Planes are significantly cheaper than trains
An interesting little finding here:
Train trips in the UK are on average 50 per cent more expensive than flying on the same routes, forcing travellers to choose between price and the environment, a new study has found.
Taking the train is more expensive on eight of the 10 most popular routes across the UK, according to research by consumer organisation Which?.
The biggest price difference was in a plane fare between Birmingham and Newquay, at £67, and a train ticket at £180, more than 2.5 times as expensive. However, travelling by train would emit just a fifth of the carbon emissions that would be produced by flying on that route, the consumer outlet said.
The ‘plane is cheaper in that cost charged to the consumer. But there is that little point of the costs of the externality, the CO2 emissions. Fortunately, we already have a system that deals with this, Air Passenger Duty. This is £13 on a domestic flight.
Emissions - just to be rough about it - are 50 to 100 kg on a domestic flight. From the Stern Review we know the social cost of carbon, $80 (or perhaps £60 today) per tonne CO2-e. APD is more than covering this externality.
We can and should go further too. Passengers on the rail network, roughly enough, cover the operating costs of said network through their ticket payments. There is considerable subsidy to the capital costs of the network from taxpayers. Aviation gains little subsidy from the taxpayers - no, we can’t shout that avgas is tax free because so, near enough, is train diesel etc. Plus, the train isn’t paying anything at all for that externality of emissions while aviation is more than covering it.
That is, when including all costs, aviation over certain distances is cheaper than train travel over the same distances. It’s also quicker, reducing the time costs to the passengers.

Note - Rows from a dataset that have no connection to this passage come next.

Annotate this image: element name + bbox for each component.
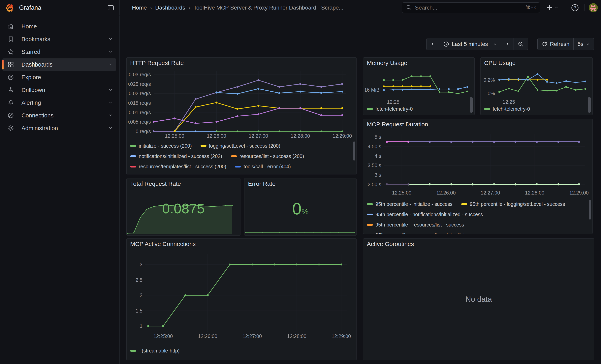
- http-request-rate-chart[interactable]: 12:25:0012:26:0012:27:0012:28:0012:29:00…: [128, 68, 352, 141]
- legend-item[interactable]: fetch-telemetry-0: [367, 106, 413, 112]
- sidebar-item-dashboards[interactable]: Dashboards: [2, 59, 116, 71]
- panel-title[interactable]: CPU Usage: [484, 59, 516, 66]
- add-menu[interactable]: [546, 3, 559, 12]
- panel-title[interactable]: HTTP Request Rate: [130, 59, 184, 66]
- breadcrumb-current: ToolHive MCP Server & Proxy Runner Dashb…: [194, 5, 343, 11]
- panel-title[interactable]: MCP Active Connections: [130, 241, 196, 247]
- svg-text:12:27:00: 12:27:00: [249, 133, 268, 139]
- sidebar-toggle-icon[interactable]: [107, 4, 114, 11]
- legend-scrollbar[interactable]: [353, 141, 355, 160]
- memory-legend: fetch-telemetry-0: [367, 104, 466, 114]
- time-shift-back-button[interactable]: [427, 38, 439, 50]
- legend-item[interactable]: tools/call - error (404): [235, 164, 291, 169]
- legend-item[interactable]: fetch-telemetry-0: [484, 106, 530, 112]
- panel-title[interactable]: Total Request Rate: [130, 180, 181, 187]
- user-avatar[interactable]: [589, 3, 598, 12]
- svg-text:0.03 req/s: 0.03 req/s: [129, 72, 151, 77]
- memory-usage-chart[interactable]: 12:2516 MiB: [365, 67, 473, 106]
- svg-text:5 s: 5 s: [375, 134, 381, 140]
- breadcrumb-home[interactable]: Home: [132, 5, 147, 11]
- legend-item[interactable]: 95th percentile - resources/list - succe…: [367, 222, 464, 228]
- svg-text:12:25:00: 12:25:00: [392, 190, 411, 196]
- legend-item[interactable]: 95th percentile - notifications/initiali…: [367, 212, 483, 217]
- legend-row: fetch-telemetry-0: [484, 104, 583, 114]
- sidebar-item-drilldown[interactable]: Drilldown: [2, 84, 116, 96]
- cpu-usage-chart[interactable]: 12:250.2%0%: [482, 67, 591, 106]
- sidebar-item-administration[interactable]: Administration: [2, 122, 116, 134]
- panel-title[interactable]: MCP Request Duration: [367, 121, 428, 128]
- legend-item[interactable]: 95th percentile - logging/setLevel - suc…: [461, 201, 565, 207]
- breadcrumb-dashboards[interactable]: Dashboards: [155, 5, 185, 11]
- legend-item[interactable]: tools/list - success (200): [202, 174, 264, 175]
- chevron-right-icon: [505, 42, 510, 46]
- legend-scrollbar[interactable]: [588, 97, 591, 113]
- legend-label: 95th percentile - initialize - success: [375, 201, 452, 207]
- svg-text:12:26:00: 12:26:00: [198, 333, 217, 339]
- home-icon: [7, 23, 14, 30]
- time-shift-forward-button[interactable]: [501, 38, 513, 50]
- legend-item[interactable]: resources/list - success (200): [231, 153, 304, 159]
- breadcrumb: Home › Dashboards › ToolHive MCP Server …: [132, 0, 343, 15]
- svg-text:12:28:00: 12:28:00: [290, 133, 310, 139]
- sidebar-item-bookmarks[interactable]: Bookmarks: [2, 33, 116, 45]
- question-mark-icon: ?: [574, 6, 576, 10]
- legend-item[interactable]: logging/setLevel - success (200): [200, 143, 280, 149]
- zoom-out-button[interactable]: [513, 38, 528, 50]
- star-icon: [7, 49, 14, 55]
- legend-row: 95th percentile - resources/list - succe…: [367, 220, 585, 230]
- legend-item[interactable]: 95th percentile - resources/templates/li…: [367, 232, 487, 234]
- sidebar-item-alerting[interactable]: Alerting: [2, 97, 116, 109]
- cpu-legend: fetch-telemetry-0: [484, 104, 583, 114]
- top-navigation-bar: Grafana Home › Dashboards › ToolHive MCP…: [0, 0, 601, 15]
- legend-item[interactable]: unknown - success (200): [273, 174, 336, 175]
- legend-label: resources/templates/list - success (200): [139, 164, 226, 169]
- topbar-divider: [566, 4, 566, 11]
- grafana-logo[interactable]: [5, 3, 14, 12]
- panel-title[interactable]: Memory Usage: [367, 59, 407, 66]
- legend-swatch: [367, 203, 373, 205]
- breadcrumb-separator: ›: [150, 4, 152, 11]
- legend-label: notifications/initialized - success (202…: [139, 153, 222, 159]
- legend-item[interactable]: 95th percentile - initialize - success: [367, 201, 452, 207]
- chevron-down-icon[interactable]: [108, 125, 113, 132]
- legend-label: 95th percentile - resources/templates/li…: [375, 232, 487, 234]
- legend-row: 95th percentile - notifications/initiali…: [367, 209, 585, 220]
- chevron-down-icon[interactable]: [108, 61, 113, 68]
- time-range-picker[interactable]: Last 5 minutes: [439, 38, 501, 50]
- sidebar-item-explore[interactable]: Explore: [2, 71, 116, 83]
- sidebar-item-connections[interactable]: Connections: [2, 109, 116, 122]
- error-rate-sparkline[interactable]: [245, 226, 356, 235]
- mcp-request-duration-chart[interactable]: 12:25:0012:26:0012:27:0012:28:0012:29:00…: [365, 130, 591, 198]
- error-rate-number: 0: [292, 199, 301, 218]
- panel-title[interactable]: Error Rate: [248, 180, 275, 187]
- chevron-down-icon[interactable]: [108, 36, 113, 42]
- chevron-down-icon[interactable]: [108, 112, 113, 119]
- refresh-button[interactable]: Refresh: [538, 38, 573, 50]
- sidebar-item-label: Bookmarks: [21, 36, 50, 42]
- legend-item[interactable]: tools/call - success (200): [130, 174, 193, 175]
- svg-text:0.025 req/s: 0.025 req/s: [128, 81, 151, 87]
- legend-item[interactable]: initialize - success (200): [130, 143, 192, 149]
- legend-item[interactable]: resources/templates/list - success (200): [130, 164, 226, 169]
- help-button[interactable]: ?: [571, 4, 579, 12]
- sidebar-item-label: Starred: [21, 49, 40, 55]
- legend-scrollbar[interactable]: [470, 97, 473, 113]
- legend-scrollbar[interactable]: [589, 200, 591, 220]
- chevron-down-icon[interactable]: [108, 99, 113, 106]
- chevron-down-icon[interactable]: [108, 49, 113, 55]
- chevron-down-icon[interactable]: [108, 87, 113, 93]
- search-box[interactable]: ⌘+k: [402, 2, 540, 13]
- plug-icon: [7, 112, 14, 119]
- search-input[interactable]: [415, 4, 522, 11]
- legend-item[interactable]: notifications/initialized - success (202…: [130, 153, 222, 159]
- mcp-active-connections-chart[interactable]: 12:25:0012:26:0012:27:0012:28:0012:29:00…: [128, 249, 355, 343]
- sidebar-item-home[interactable]: Home: [2, 20, 116, 33]
- refresh-interval-picker[interactable]: 5s: [573, 38, 594, 50]
- legend-row: tools/call - success (200)tools/list - s…: [130, 172, 350, 175]
- sidebar-item-starred[interactable]: Starred: [2, 46, 116, 58]
- sidebar-nav: Home Bookmarks Starred Dashb: [0, 16, 120, 364]
- legend-item[interactable]: - (streamable-http): [130, 348, 180, 354]
- dashboards-grid-icon: [7, 61, 14, 68]
- error-rate-value: 0%: [244, 199, 356, 218]
- legend-swatch: [231, 155, 237, 157]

At which point one possible observation is how remarkable is that? A 20th century technology is better than a 19th century one? Even, one that really got going in the 1950s is better than one that did so in the 1840s? Hush now, isn’t that a surprise?
Another observation is that the ‘planes are the better technology, all things considered. So why is it that we’ve all these demands for the constriction of the better and the subsidy and expansion of the worse?
No, carbon doesn’t cut it, we’ve already internalised that through the APD.
Anyone with any answers might consider jotting them down on a postcard for Grant Shapps. We do have this vague feeling that policy based upon facts is going to work better than that based upon shibboleths.